--- Task instructions ---
The data should be printed again, exactly.

--- Data for this exercise ---
'''
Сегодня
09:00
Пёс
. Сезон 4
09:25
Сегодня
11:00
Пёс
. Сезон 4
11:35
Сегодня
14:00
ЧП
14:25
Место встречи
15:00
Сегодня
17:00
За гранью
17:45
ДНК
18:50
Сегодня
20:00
'''
--- Output ---
Сегодня
09:00
Пёс
. Сезон 4
09:25
Сегодня
11:00
Пёс
. Сезон 4
11:35
Сегодня
14:00
ЧП
14:25
Место встречи
15:00
Сегодня
17:00
За гранью
17:45
ДНК
18:50
Сегодня
20:00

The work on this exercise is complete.